*WHAT IS BEING ASKED*
Starting at the line with "calendario de pagos" and ending at the line with "2026: Ridge si spiega con Brooke", print exactly the lines of the entries below. Pictures do not belong in the copy.

Extracted page text data
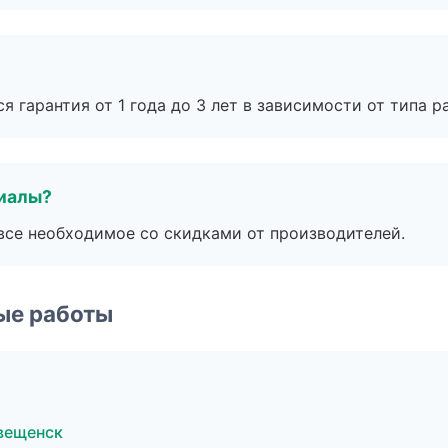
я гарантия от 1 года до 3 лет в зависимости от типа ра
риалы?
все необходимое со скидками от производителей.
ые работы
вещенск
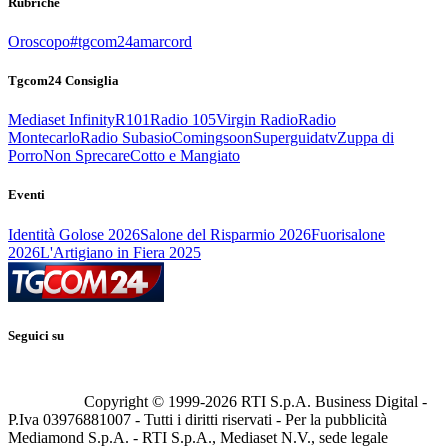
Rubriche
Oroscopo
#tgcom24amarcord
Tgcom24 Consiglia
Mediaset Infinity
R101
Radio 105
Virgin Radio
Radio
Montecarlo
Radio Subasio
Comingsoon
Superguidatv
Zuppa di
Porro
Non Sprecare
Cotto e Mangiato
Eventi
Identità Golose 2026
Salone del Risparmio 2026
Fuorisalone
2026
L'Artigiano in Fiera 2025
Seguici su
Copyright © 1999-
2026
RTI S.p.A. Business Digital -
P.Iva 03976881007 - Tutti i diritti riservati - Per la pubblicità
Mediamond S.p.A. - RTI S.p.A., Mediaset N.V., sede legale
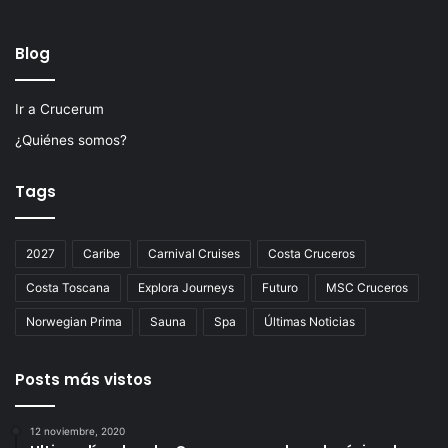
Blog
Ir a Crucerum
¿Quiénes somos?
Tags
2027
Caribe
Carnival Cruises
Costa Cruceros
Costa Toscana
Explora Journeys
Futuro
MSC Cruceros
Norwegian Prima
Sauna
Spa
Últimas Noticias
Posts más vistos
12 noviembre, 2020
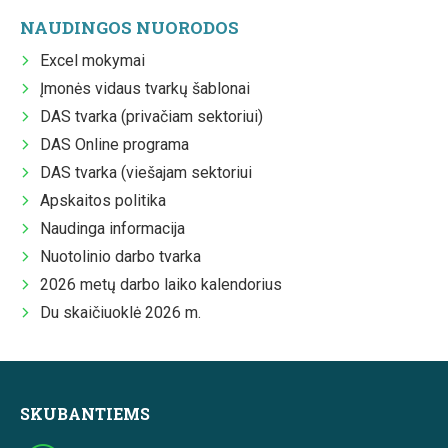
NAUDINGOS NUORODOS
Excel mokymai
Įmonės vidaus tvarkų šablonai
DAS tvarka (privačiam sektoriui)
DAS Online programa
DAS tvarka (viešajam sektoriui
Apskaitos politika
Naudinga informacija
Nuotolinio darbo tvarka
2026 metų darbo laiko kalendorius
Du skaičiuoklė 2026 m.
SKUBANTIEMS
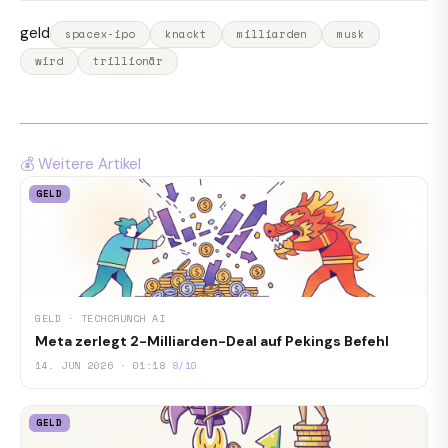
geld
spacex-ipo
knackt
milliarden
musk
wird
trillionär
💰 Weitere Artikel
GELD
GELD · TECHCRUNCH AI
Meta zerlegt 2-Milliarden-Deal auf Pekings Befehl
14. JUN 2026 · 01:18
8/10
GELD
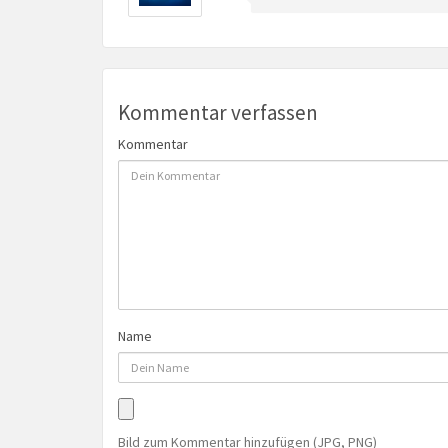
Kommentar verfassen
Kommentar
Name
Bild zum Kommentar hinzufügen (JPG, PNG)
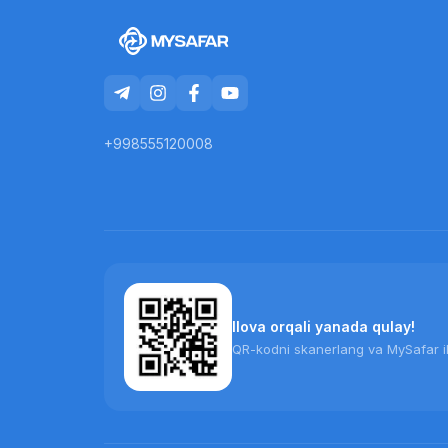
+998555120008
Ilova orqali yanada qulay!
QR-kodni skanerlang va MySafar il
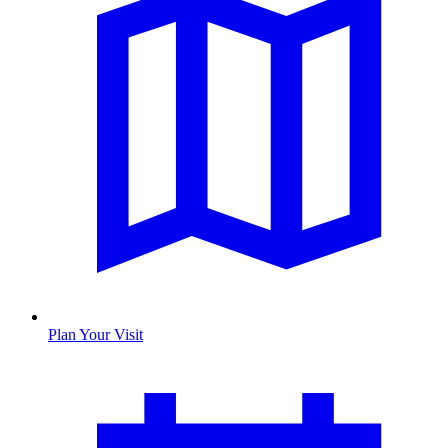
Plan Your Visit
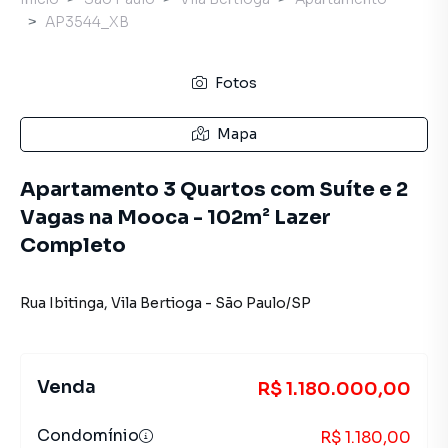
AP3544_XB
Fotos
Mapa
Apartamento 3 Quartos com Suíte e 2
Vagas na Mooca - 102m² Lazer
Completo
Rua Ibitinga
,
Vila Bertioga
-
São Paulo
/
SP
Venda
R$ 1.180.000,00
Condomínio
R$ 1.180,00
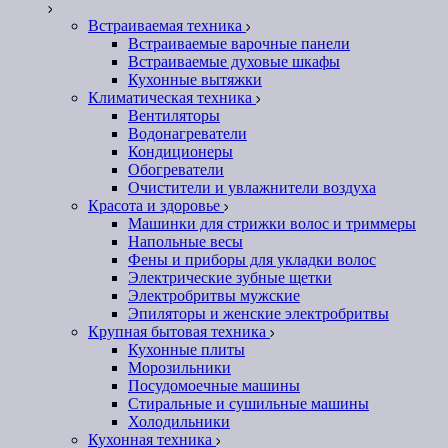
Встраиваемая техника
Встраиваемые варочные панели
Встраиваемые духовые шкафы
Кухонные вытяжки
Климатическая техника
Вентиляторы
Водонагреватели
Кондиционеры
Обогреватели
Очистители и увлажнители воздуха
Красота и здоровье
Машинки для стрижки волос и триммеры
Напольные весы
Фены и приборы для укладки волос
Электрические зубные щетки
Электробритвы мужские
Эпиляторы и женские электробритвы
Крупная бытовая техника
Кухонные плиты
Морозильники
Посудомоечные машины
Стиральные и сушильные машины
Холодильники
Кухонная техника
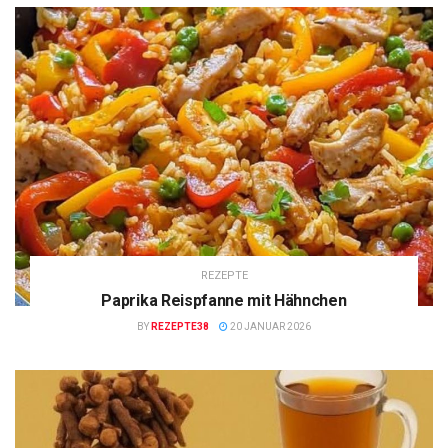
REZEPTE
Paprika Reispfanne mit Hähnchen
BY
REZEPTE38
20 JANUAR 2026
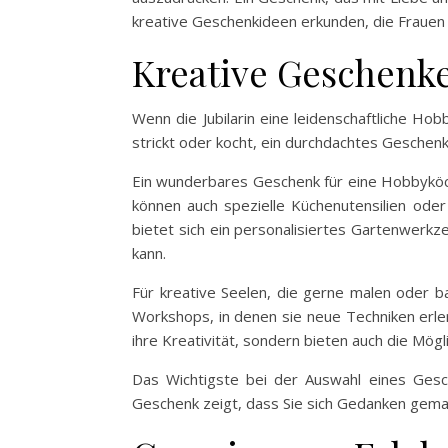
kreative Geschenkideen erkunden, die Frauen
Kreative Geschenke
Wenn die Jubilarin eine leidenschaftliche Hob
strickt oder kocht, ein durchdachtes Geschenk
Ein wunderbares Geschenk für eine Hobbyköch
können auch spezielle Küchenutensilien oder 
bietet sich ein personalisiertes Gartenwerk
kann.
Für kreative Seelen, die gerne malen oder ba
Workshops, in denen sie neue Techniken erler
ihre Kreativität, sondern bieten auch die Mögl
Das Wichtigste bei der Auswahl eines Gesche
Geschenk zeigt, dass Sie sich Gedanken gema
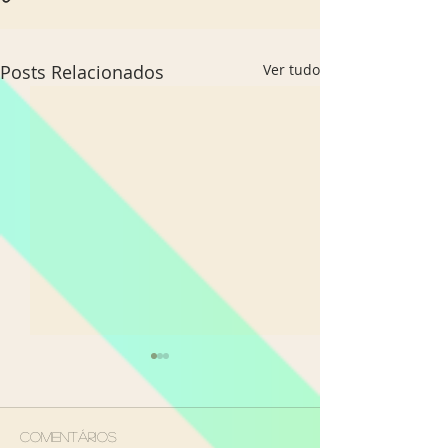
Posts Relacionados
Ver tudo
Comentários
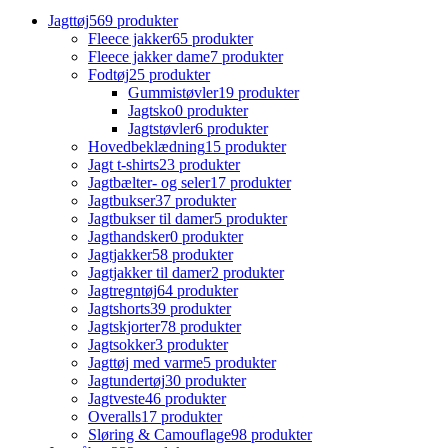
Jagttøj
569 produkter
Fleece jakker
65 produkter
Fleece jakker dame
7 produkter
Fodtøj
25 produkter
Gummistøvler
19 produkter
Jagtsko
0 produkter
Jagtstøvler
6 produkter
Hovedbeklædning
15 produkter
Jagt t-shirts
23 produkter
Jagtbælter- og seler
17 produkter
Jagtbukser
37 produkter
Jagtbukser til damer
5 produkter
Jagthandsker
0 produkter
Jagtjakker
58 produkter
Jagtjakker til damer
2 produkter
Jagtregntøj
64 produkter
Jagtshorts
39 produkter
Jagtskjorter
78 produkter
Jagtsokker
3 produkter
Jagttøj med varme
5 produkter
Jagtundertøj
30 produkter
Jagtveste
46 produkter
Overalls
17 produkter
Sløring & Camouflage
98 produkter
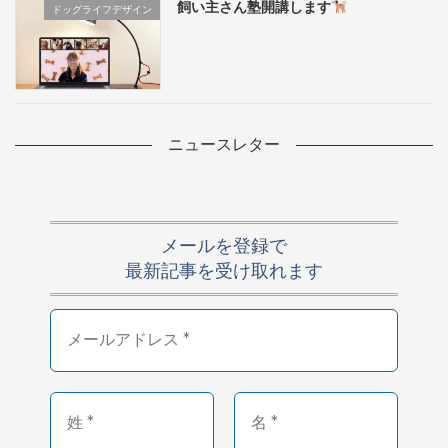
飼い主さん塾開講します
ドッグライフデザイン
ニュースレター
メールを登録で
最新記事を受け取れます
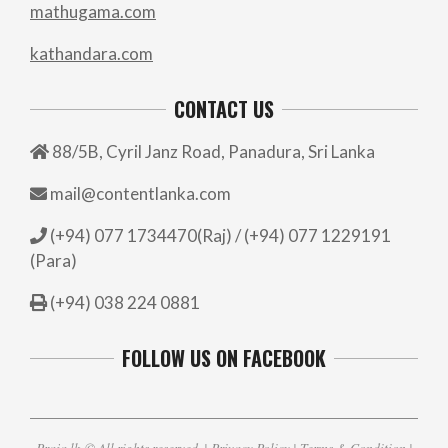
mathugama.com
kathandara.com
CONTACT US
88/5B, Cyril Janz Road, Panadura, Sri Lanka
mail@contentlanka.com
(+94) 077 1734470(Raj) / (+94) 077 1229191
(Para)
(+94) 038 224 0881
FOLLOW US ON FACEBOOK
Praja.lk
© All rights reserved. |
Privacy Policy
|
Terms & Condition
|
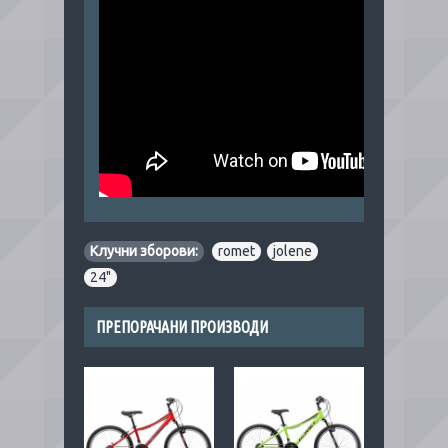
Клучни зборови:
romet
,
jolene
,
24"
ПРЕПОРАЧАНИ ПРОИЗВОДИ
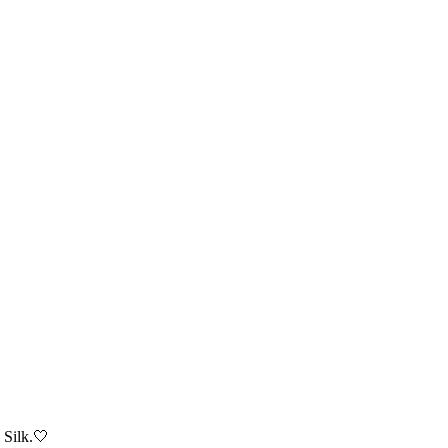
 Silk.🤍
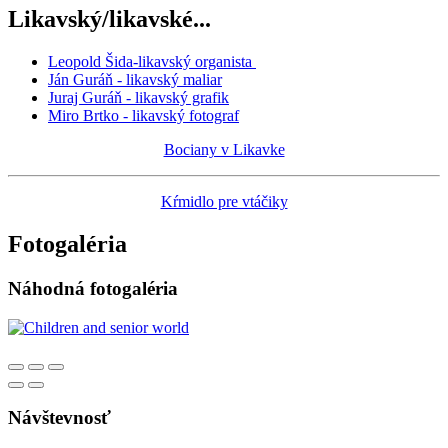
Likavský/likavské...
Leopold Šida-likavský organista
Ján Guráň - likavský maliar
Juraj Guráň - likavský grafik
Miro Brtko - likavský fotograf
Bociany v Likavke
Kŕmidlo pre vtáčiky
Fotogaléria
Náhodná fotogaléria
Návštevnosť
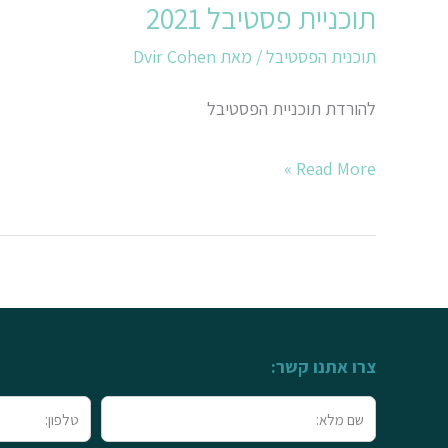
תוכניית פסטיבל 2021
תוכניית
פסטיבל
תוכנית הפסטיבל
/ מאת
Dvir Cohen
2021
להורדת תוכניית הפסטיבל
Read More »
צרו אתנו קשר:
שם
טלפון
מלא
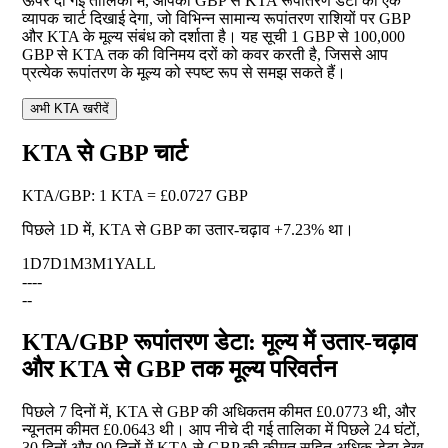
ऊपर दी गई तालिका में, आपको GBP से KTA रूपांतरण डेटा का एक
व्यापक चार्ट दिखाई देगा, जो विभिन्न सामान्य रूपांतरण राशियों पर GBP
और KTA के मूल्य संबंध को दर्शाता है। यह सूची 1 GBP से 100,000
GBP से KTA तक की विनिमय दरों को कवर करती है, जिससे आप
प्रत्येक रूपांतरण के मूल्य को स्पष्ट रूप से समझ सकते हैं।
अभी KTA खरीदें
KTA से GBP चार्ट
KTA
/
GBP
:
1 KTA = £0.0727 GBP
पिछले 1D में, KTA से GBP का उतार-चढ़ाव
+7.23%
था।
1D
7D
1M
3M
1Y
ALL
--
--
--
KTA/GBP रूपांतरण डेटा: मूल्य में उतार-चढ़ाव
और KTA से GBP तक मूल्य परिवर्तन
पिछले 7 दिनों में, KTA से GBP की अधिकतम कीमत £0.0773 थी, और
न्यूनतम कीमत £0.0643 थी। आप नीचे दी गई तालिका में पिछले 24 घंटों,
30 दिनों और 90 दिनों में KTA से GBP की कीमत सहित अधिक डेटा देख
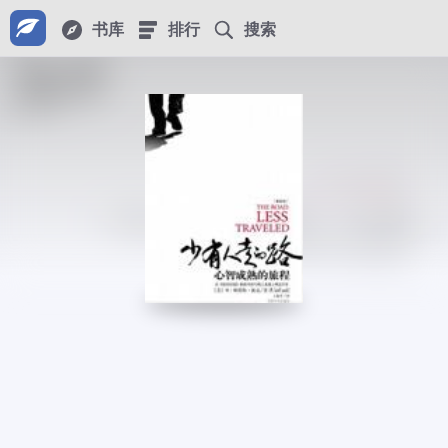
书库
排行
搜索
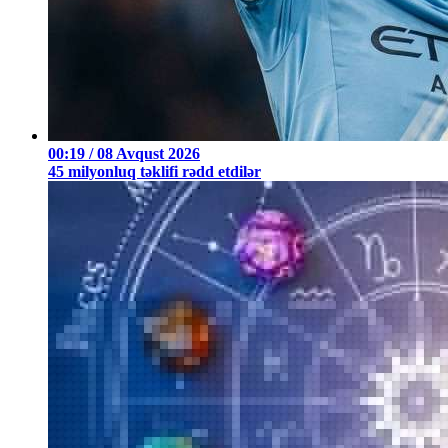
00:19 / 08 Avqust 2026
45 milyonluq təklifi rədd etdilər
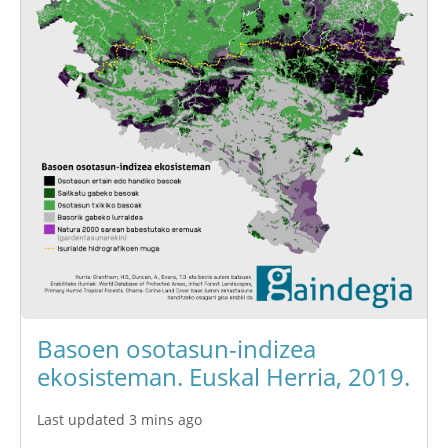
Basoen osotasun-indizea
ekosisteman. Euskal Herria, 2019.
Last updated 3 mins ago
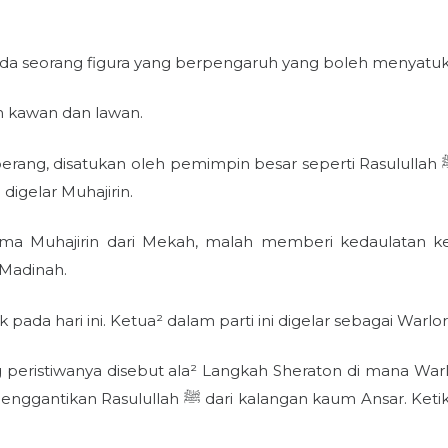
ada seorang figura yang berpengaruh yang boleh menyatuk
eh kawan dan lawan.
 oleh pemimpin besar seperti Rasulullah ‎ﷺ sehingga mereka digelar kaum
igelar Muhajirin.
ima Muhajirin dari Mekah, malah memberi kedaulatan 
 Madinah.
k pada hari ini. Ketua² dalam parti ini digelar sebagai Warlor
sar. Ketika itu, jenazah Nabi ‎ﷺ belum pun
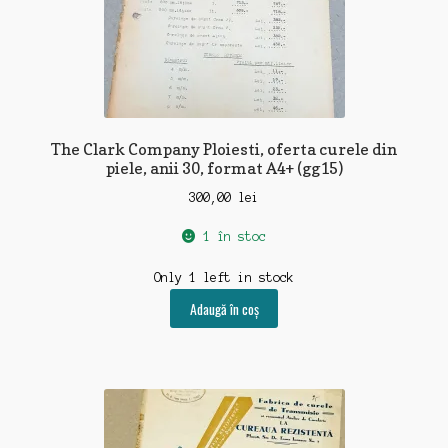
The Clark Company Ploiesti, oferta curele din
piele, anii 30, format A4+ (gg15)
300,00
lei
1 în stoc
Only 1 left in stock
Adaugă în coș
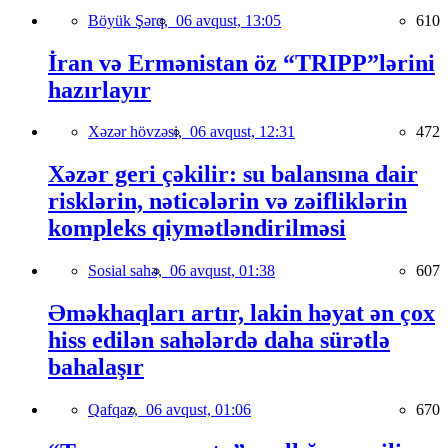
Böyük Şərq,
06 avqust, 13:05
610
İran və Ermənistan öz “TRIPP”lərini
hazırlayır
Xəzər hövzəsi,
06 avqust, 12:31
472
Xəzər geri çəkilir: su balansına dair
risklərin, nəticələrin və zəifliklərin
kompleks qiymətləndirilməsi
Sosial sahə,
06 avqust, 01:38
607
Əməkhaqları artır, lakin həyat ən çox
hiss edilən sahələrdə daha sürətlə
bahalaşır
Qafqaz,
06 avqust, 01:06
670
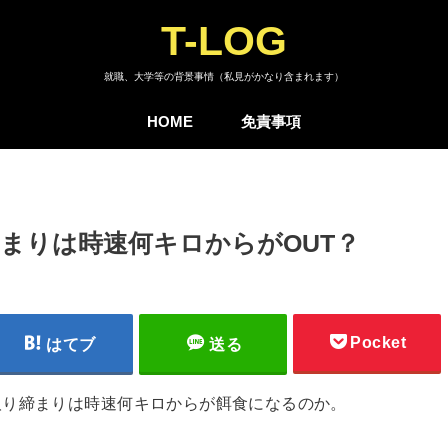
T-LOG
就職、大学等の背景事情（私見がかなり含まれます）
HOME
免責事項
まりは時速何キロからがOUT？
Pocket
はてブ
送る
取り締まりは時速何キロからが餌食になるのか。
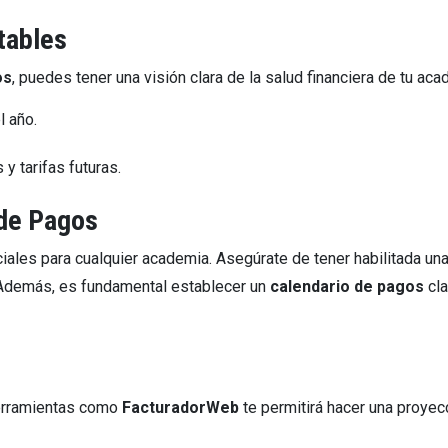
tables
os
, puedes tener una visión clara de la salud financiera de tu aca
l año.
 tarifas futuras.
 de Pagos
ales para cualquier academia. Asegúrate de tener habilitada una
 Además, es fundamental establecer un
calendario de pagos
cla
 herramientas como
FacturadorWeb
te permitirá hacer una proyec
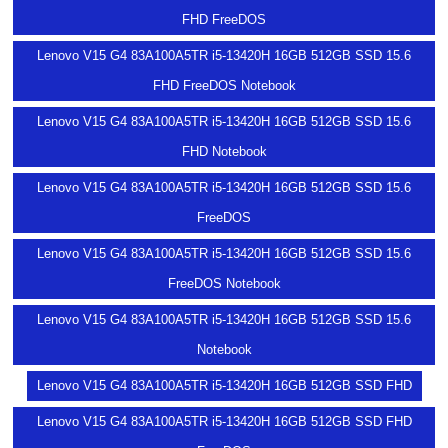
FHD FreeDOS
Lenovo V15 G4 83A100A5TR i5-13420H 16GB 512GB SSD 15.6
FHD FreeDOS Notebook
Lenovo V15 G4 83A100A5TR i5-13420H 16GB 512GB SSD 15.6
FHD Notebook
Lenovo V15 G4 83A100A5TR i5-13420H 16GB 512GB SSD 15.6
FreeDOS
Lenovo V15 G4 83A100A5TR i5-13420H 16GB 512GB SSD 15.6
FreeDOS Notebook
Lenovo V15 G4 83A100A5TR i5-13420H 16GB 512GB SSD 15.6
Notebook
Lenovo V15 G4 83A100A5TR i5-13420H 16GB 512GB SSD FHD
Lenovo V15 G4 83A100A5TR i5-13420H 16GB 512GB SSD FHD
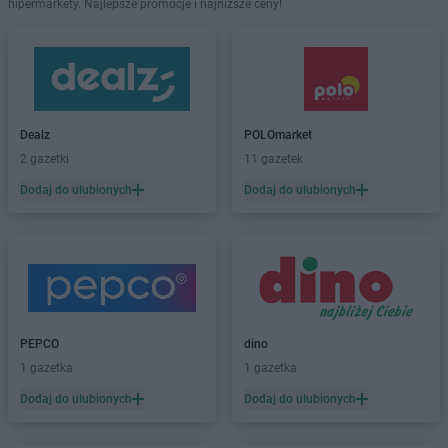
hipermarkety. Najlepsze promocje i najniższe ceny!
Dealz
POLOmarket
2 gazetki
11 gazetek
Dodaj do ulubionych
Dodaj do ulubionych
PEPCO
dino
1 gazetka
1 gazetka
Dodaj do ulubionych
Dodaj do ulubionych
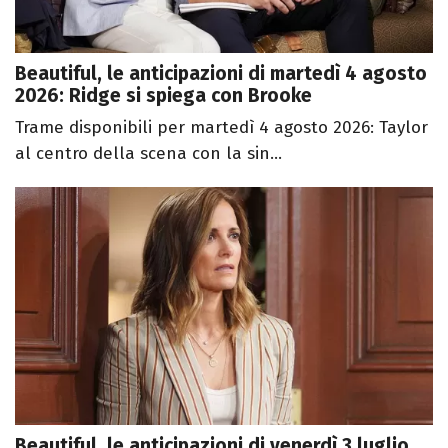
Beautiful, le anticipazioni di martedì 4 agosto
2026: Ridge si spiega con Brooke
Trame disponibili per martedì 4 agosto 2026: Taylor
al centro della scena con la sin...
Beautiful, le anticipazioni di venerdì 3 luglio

*ANSWER AREA*
calendario de pagos
cla
 herramientas como
FacturadorWeb
te permitirá hacer una proyec
FHD FreeDOS
Lenovo V15 G4 83A100A5TR i5-13420H 16GB 512GB SSD 15.6
FHD FreeDOS Notebook
Lenovo V15 G4 83A100A5TR i5-13420H 16GB 512GB SSD 15.6
FHD Notebook
Lenovo V15 G4 83A100A5TR i5-13420H 16GB 512GB SSD 15.6
FreeDOS
Lenovo V15 G4 83A100A5TR i5-13420H 16GB 512GB SSD 15.6
FreeDOS Notebook
Lenovo V15 G4 83A100A5TR i5-13420H 16GB 512GB SSD 15.6
Notebook
Lenovo V15 G4 83A100A5TR i5-13420H 16GB 512GB SSD FHD
Lenovo V15 G4 83A100A5TR i5-13420H 16GB 512GB SSD FHD
hipermarkety. Najlepsze promocje i najniższe ceny!
Dealz
POLOmarket
2 gazetki
11 gazetek
Dodaj do ulubionych
Dodaj do ulubionych
PEPCO
dino
1 gazetka
1 gazetka
Dodaj do ulubionych
Dodaj do ulubionych
Beautiful, le anticipazioni di martedì 4 agosto
2026: Ridge si spiega con Brooke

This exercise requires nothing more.